Taxon-specific variability of leaf traits in three long-ranging fossil-species of the Paleogene and Neogene: Responses to climate?
Anita Roth‐Nebelsick, Michaela Grein, Christopher Traiser, Lutz Kunzmann, Jiřı́ Kvaček, Janina Wypich, Johanna Kovar‐Eder
Abstract
Data of climate-sensitive leaf traits, which are usually collected and analyzed for entire fossil leaf assemblages, also include intraspecific responses to environmental conditions. Intraspecific correlations between climate and leaf traits represent plastic responses on the individual level as well as plasticity caused by genetic differences between disjunct populations of a species.
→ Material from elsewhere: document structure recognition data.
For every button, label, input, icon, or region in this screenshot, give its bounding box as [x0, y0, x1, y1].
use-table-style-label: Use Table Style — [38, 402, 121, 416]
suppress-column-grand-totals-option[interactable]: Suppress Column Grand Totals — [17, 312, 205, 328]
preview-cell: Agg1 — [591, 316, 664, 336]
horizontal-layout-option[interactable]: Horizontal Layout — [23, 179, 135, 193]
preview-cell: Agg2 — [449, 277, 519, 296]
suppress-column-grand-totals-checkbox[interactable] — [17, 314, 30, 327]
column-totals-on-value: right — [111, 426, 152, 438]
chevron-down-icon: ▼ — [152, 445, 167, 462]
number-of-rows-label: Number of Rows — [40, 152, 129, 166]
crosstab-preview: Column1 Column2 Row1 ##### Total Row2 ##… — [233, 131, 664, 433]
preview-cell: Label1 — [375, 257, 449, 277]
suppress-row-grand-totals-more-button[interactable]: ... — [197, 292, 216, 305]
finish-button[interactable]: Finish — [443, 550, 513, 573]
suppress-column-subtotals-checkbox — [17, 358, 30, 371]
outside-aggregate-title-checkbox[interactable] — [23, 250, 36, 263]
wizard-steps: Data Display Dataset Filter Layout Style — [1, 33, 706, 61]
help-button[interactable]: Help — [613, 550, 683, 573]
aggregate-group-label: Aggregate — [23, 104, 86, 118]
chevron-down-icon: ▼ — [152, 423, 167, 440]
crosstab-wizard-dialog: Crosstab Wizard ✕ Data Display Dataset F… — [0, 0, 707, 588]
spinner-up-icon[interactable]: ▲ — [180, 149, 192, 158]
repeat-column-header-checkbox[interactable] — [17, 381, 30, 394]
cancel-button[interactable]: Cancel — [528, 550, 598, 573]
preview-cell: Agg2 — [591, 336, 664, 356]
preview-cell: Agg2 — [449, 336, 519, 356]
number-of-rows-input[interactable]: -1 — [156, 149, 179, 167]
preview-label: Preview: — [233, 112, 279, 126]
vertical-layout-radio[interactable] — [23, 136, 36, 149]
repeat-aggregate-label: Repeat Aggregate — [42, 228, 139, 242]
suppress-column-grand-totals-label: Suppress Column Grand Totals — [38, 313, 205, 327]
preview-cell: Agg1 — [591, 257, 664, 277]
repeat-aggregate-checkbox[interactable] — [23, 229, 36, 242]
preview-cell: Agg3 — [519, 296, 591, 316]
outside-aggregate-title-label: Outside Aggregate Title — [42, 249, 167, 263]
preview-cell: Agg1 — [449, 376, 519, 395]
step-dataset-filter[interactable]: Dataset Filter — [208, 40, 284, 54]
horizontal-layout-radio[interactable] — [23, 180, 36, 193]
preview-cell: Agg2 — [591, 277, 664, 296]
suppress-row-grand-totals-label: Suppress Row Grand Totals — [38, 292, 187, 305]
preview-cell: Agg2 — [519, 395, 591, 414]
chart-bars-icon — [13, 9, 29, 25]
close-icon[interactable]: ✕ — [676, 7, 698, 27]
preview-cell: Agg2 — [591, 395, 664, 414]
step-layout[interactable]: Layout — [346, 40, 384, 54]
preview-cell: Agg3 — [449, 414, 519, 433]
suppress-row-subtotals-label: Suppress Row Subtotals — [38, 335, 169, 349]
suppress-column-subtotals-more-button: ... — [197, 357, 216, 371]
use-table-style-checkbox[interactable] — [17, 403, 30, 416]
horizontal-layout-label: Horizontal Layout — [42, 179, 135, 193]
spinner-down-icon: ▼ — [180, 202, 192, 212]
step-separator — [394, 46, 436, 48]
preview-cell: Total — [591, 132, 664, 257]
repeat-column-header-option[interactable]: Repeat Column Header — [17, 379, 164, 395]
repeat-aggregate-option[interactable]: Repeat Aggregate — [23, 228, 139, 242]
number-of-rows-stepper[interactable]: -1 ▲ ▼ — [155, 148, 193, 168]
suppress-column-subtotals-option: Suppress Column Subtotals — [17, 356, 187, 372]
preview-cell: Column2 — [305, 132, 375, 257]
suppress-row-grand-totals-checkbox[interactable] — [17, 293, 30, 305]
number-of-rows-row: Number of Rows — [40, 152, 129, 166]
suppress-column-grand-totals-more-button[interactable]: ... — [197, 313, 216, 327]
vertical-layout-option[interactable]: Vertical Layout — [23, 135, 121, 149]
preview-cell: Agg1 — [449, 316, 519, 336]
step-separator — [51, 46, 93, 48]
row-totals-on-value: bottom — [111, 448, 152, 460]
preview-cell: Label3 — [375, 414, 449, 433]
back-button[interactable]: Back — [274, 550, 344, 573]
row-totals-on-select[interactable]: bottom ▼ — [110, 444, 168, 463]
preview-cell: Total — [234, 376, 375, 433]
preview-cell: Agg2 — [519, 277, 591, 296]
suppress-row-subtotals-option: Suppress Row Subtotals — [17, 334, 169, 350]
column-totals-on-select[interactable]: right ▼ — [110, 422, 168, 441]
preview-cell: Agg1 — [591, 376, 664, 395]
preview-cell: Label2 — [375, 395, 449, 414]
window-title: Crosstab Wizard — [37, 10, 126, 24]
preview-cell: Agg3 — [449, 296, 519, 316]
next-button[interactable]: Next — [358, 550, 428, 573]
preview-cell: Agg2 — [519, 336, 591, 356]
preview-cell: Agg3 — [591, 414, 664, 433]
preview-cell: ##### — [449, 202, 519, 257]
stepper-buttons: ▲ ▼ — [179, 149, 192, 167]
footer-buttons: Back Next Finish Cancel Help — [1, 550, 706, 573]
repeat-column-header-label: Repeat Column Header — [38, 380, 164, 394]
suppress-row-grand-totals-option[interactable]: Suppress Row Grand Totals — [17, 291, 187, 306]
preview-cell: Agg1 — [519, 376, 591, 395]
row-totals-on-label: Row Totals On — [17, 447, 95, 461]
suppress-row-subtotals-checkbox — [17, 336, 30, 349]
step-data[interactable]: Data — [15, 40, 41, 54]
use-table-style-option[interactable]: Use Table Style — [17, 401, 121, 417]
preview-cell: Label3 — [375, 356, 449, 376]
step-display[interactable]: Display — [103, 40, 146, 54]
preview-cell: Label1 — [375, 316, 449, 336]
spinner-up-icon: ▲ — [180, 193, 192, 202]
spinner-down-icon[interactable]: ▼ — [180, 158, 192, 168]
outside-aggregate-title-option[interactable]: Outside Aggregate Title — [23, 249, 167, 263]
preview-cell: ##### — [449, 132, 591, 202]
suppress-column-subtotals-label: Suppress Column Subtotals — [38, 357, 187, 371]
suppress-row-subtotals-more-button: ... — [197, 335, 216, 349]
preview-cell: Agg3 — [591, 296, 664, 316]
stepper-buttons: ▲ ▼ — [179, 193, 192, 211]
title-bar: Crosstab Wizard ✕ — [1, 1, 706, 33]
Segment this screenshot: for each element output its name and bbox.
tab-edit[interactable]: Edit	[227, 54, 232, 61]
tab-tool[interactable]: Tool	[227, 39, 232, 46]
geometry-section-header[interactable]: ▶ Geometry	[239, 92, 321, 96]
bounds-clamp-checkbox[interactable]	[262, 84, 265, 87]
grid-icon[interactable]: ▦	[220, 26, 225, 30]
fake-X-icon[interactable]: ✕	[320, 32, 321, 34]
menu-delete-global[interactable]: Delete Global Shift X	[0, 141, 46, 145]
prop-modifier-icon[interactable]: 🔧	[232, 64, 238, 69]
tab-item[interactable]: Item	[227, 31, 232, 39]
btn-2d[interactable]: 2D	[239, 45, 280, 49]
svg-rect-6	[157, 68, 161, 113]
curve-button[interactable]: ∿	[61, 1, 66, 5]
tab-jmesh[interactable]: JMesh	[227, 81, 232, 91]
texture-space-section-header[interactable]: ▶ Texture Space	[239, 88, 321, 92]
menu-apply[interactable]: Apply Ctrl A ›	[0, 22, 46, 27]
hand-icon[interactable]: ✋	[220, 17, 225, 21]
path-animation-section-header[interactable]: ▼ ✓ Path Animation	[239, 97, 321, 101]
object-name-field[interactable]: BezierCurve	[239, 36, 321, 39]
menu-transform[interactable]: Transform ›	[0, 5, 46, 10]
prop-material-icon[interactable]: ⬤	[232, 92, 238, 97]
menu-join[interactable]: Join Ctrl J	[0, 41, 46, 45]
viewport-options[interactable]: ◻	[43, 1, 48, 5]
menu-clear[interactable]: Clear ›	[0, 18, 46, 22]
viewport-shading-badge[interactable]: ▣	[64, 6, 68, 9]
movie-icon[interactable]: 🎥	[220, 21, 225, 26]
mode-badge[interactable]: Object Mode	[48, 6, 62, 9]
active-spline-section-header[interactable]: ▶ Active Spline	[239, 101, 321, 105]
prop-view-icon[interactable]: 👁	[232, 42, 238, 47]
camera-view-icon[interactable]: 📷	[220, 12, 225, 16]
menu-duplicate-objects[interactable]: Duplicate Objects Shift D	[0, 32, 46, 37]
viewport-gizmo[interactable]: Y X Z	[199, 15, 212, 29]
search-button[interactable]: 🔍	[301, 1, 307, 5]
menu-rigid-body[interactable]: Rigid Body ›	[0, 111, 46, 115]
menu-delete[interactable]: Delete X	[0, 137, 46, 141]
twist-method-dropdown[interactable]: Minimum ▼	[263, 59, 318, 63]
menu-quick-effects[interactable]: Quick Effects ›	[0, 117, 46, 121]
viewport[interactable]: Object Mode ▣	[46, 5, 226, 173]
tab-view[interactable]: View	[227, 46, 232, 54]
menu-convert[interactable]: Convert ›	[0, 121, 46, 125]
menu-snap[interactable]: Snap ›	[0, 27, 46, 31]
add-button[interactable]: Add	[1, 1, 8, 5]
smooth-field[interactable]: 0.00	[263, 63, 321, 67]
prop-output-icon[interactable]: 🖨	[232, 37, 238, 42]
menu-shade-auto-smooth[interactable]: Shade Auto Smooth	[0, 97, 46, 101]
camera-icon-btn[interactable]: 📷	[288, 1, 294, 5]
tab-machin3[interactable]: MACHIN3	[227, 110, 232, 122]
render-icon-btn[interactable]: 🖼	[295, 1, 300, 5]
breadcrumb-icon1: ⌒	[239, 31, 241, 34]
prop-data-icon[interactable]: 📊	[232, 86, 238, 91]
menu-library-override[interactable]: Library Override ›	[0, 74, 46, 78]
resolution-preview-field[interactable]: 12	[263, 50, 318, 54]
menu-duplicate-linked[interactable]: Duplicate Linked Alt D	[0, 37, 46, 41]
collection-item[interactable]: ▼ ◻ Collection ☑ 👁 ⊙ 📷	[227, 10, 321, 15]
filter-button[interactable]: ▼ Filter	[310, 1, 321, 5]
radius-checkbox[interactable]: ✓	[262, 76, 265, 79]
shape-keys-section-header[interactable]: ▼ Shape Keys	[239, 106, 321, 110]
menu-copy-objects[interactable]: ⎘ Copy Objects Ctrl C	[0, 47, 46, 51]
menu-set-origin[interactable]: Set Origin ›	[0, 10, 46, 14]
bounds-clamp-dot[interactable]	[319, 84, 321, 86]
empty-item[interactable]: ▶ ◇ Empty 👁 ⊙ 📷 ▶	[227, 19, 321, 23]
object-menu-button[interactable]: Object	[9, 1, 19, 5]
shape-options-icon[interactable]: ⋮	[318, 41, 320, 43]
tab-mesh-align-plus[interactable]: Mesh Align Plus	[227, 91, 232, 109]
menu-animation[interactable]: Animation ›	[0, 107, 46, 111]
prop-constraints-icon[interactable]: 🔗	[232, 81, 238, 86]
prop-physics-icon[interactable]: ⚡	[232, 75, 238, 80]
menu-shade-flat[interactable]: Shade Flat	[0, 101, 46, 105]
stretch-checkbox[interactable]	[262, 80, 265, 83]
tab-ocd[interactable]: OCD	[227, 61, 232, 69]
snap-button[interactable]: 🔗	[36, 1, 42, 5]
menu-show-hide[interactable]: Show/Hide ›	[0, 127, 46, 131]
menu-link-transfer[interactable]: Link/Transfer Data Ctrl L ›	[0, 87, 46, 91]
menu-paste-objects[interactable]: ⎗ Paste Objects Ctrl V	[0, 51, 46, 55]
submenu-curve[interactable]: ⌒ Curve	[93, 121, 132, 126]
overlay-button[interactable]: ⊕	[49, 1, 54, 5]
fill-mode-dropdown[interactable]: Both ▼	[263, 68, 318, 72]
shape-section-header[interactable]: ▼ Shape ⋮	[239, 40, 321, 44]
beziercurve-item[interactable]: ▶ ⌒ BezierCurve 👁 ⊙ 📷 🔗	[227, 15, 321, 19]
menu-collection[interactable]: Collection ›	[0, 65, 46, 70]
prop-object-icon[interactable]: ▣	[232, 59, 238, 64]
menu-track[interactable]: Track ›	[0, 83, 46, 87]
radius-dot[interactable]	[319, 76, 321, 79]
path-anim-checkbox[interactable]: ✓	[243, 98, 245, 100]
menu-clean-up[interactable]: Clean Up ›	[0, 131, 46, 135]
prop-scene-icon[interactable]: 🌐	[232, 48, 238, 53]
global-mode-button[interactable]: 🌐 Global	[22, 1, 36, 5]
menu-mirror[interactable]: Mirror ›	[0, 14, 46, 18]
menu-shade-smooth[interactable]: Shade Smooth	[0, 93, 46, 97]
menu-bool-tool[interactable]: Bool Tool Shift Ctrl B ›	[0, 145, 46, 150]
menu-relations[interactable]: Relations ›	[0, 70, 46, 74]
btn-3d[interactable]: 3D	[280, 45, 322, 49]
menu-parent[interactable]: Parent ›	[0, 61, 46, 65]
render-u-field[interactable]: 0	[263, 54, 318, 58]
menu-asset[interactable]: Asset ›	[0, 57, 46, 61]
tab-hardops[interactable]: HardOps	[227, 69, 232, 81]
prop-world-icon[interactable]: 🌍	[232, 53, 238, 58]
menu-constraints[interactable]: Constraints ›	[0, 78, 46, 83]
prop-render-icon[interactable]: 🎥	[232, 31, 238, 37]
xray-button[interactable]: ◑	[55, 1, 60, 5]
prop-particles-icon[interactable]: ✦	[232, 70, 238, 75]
Plasticity is taxon-specific, as documented by various studies on extant plants. Data on plasticity in fossil plants are, however, rare. In this study, the plasticity of climate-sensitive leaf traits of three long-ranging species, each covering an extended time interval from the late middle Eocene to the late Oligocene or to even the early Miocene, were tracked by using material from 16 sites located in Austria, Czech Republic and Germany. Selected taxa are Daphnogene cinnamomifolia, Eotrigonobalanus furcinervis and Platanus neptuni. Leaf size-related data (lamina size, length, width) as well as leaf shape-related data (centroid, length-to-width ratio and two parameters for "roundness") were considered. All three considered fossilspecies show various site-specific and significant differences for leaf size-related traits as well as for leaf shape-related traits. Data from allochthonous marine deposits show the highest plasticity, probably due to the accumulation of heterogeneous plant material from different growing sites. For the Oligocene and Miocene, the results are mostly consistent with palaeo-temperature data. This is particularly the case for "roundness" data, confirming the suitability of this trait as an indicator for climate. The high variability of various traits found for the Eocene is, however, difficult to attribute to temperature alone. Rather, the considerable variability of Eocene trait data may be explained by environmental instability during climate transition, such as changing precipitation patterns.